Closed nickrobison closed 8 years ago
try https://github.com/mraad/ShpJob and I've updated the project to CDH5
The project you linked to does work, but only with the hadoop.mapred* api. When I modify the project to use the newer hadoop.mapreduce.* API, I get the concurrent modification exception.

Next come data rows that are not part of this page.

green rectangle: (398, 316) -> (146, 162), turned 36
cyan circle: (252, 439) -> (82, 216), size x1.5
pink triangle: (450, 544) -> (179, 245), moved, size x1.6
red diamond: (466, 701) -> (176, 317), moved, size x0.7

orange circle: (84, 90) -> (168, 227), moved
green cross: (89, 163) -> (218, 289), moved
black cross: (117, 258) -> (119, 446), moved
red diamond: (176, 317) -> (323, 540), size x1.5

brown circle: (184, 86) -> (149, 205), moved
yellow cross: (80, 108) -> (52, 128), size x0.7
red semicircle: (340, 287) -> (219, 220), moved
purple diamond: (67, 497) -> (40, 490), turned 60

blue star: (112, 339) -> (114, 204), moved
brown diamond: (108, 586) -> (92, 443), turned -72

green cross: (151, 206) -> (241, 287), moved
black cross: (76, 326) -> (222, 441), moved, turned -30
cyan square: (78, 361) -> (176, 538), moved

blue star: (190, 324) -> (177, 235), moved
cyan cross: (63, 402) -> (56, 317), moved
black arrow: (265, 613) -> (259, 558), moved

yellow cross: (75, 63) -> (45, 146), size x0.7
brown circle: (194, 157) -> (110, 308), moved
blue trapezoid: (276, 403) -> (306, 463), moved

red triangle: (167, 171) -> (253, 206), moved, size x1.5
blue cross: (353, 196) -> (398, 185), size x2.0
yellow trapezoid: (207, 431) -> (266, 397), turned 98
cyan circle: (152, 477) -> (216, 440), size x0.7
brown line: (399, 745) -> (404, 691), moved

I've opened a pull request on the ShpJob project with my port to the new mapreduce API.
I think I've fixed the issue, the AbstractInputFormat class in the mapreduce package was iterating through a list of input files and modifying the list at the same time. I've changed the functionality to match the algorithm in the mapred package and opened a pull request #7 .

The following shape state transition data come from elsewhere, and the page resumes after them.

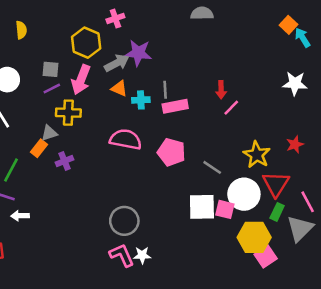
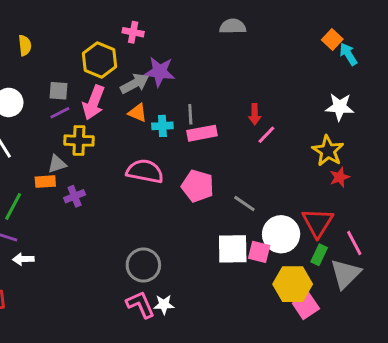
pink cross: (115, 18) -> (133, 32), turned 30
orange rectangle: (39, 148) -> (45, 182), turned 48
yellow star: (257, 155) -> (328, 151), moved

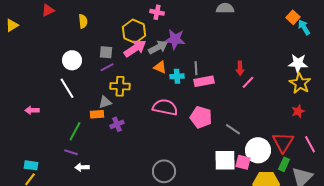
pink arrow: (94, 102) -> (135, 48), moved, turned -145
yellow star: (328, 151) -> (300, 83), moved
pink line: (354, 243) -> (310, 144), moved

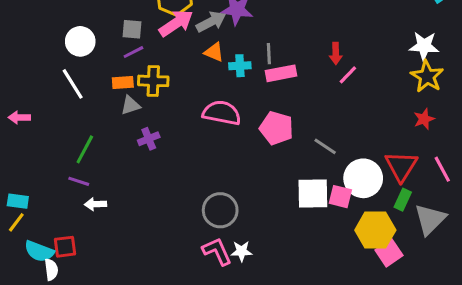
orange rectangle: (97, 114) -> (123, 82), moved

Updated the code - thanks and tested in ShpJob too !
Awesome! Thanks for the quick response on this.
In trying to run a fairly simple spatial program with Cloudera Hadoop 5.5 (hadoop 2.6.0) on my Macbook Air. I'm getting a ConcurrentModificationException during the job setup phase (e.g. before the Mapper code executes).

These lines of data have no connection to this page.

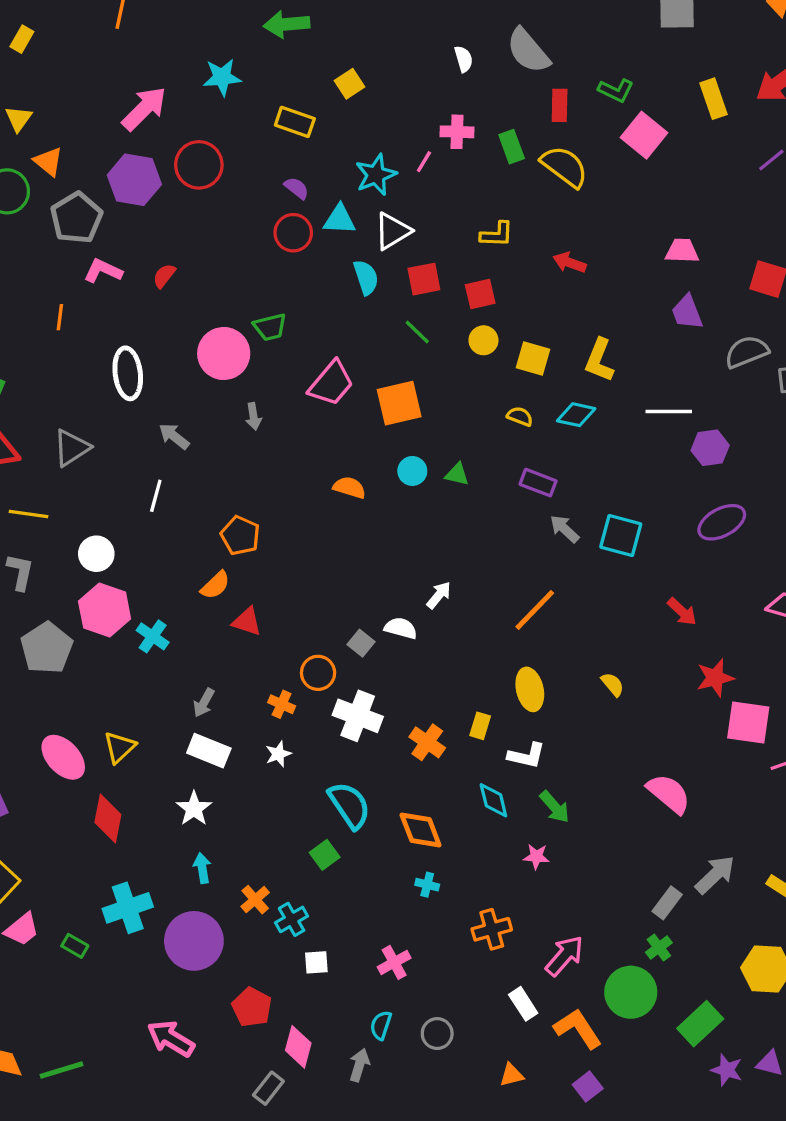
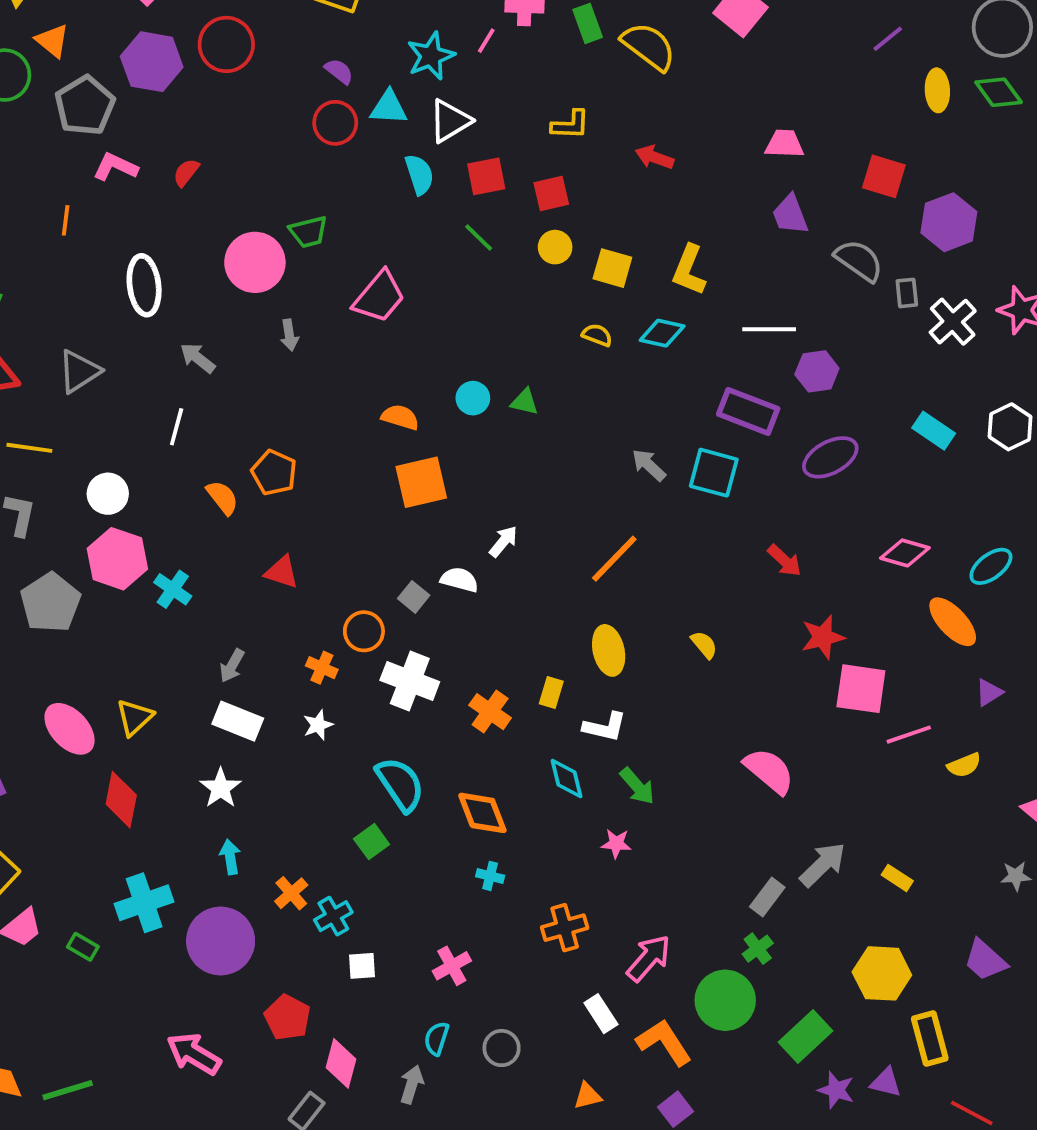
gray semicircle: (747, 352) -> (859, 260), turned 57
orange square: (399, 403) -> (421, 482), moved
purple rectangle: (538, 483) -> (748, 411), moved, size x1.4
orange semicircle: (215, 585) -> (222, 498), moved, turned -84

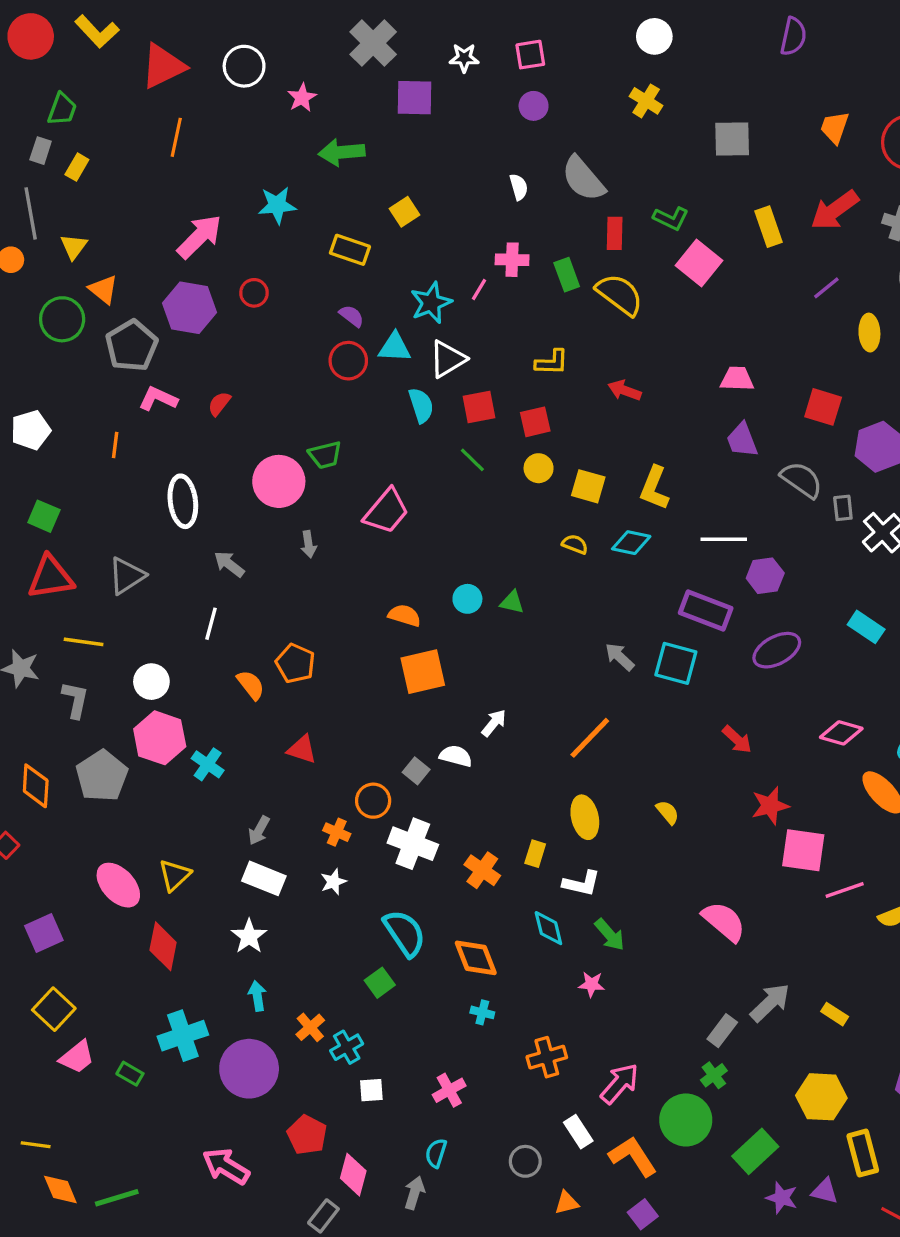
red circle: (226, 44) -> (254, 293), size x0.6
gray circle: (502, 1048) -> (525, 1161), moved

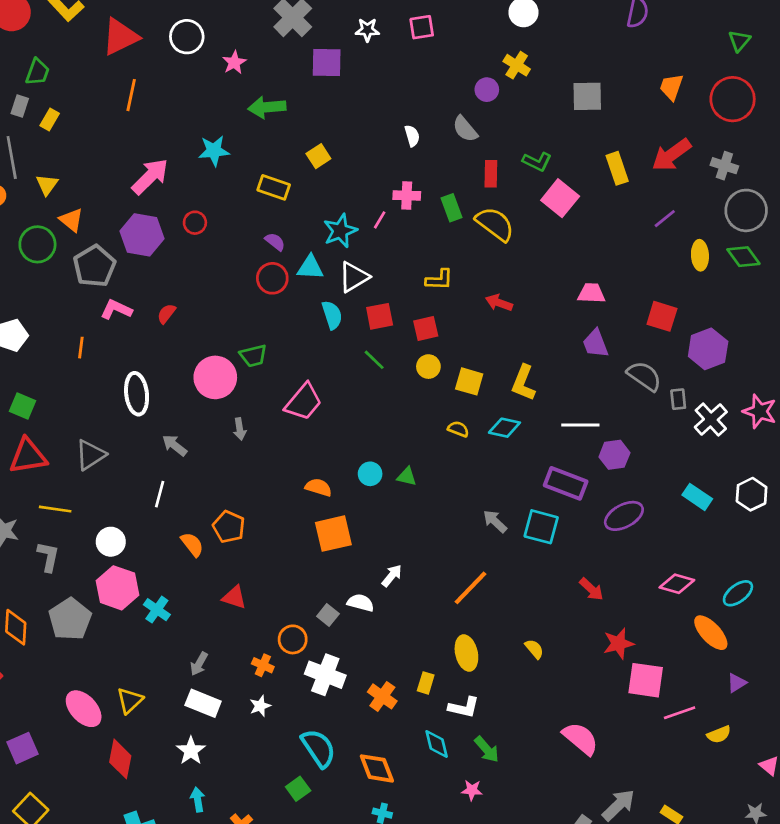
purple circle: (534, 106) -> (487, 90), moved
gray semicircle: (583, 179) -> (465, 129), size x0.7

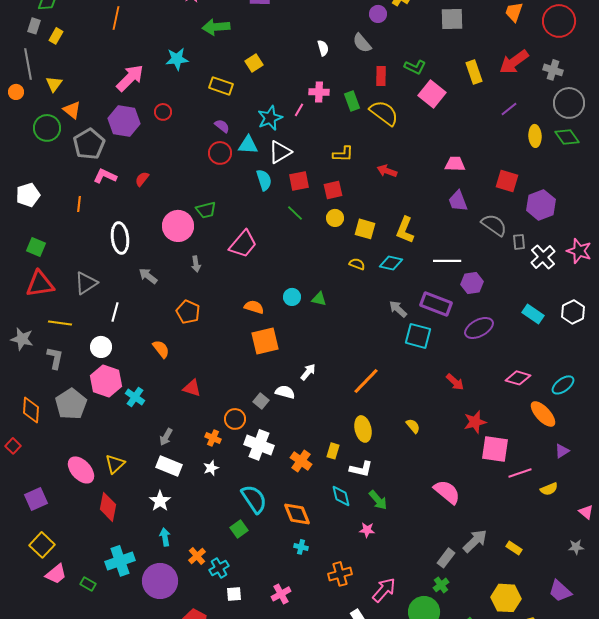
white line: (160, 494) -> (115, 312), moved
gray arrow: (495, 521) -> (398, 309), moved
orange pentagon: (229, 527) -> (188, 312), moved

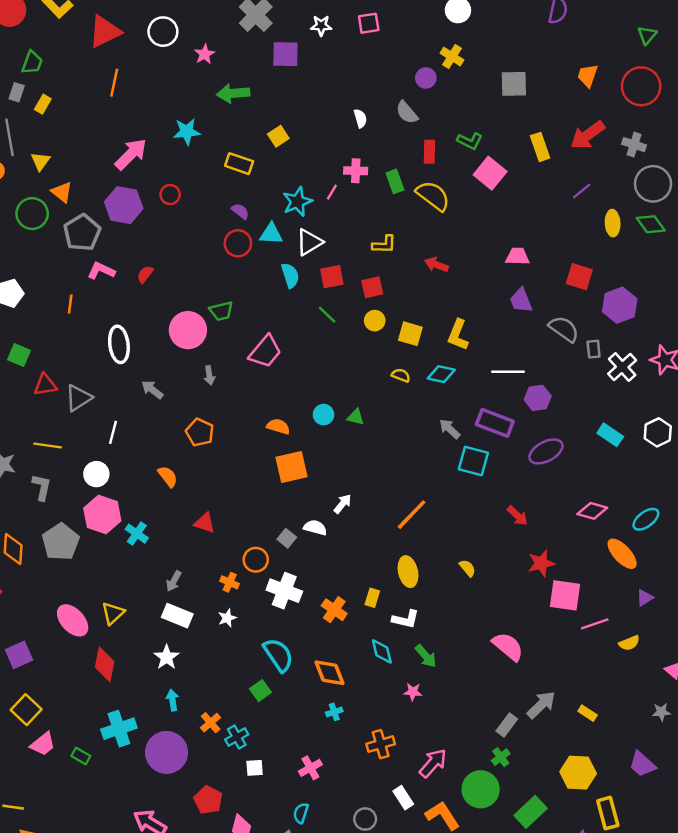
red triangle: (40, 284) -> (45, 385), moved, size x0.7
cyan cross: (301, 547) -> (334, 712), turned -32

My stacktrace looks like this:
Exception in thread "main" java.util.ConcurrentModificationException at java.util.ArrayList$Itr.checkForComodification(ArrayList.java:901) at java.util.ArrayList$Itr.next(ArrayList.java:851) at com.esri.mapreduce.AbstractInputFormat.listStatus(AbstractInputFormat.java:25) at org.apache.hadoop.mapreduce.lib.input.FileInputFormat.getSplits(FileInputFormat.java:387) at org.apache.hadoop.mapreduce.JobSubmitter.writeNewSplits(JobSubmitter.java:304) at org.apache.hadoop.mapreduce.JobSubmitter.writeSplits(JobSubmitter.java:321) at org.apache.hadoop.mapreduce.JobSubmitter.submitJobInternal(JobSubmitter.java:199) at org.apache.hadoop.mapreduce.Job$10.run(Job.java:1307) at org.apache.hadoop.mapreduce.Job$10.run(Job.java:1304) at java.security.AccessController.doPrivileged(Native Method) at javax.security.auth.Subject.doAs(Subject.java:422) at org.apache.hadoop.security.UserGroupInformation.doAs(UserGroupInformation.java:1671) at org.apache.hadoop.mapreduce.Job.submit(Job.java:1304) at org.apache.hadoop.mapreduce.Job.waitForCompletion(Job.java:1325) at SpatialDifference.run(SpatialDifference.java:62) at org.apache.hadoop.util.ToolRunner.run(ToolRunner.java:70) at SpatialDifference.main(SpatialDifference.java:24)
I'm not sure where there would be concurrent concurrent modification of any of the members, is the library sensitive to a particular way of initializing the hadoop program? Currently, I'm using the Hadoop ToolRunner methods.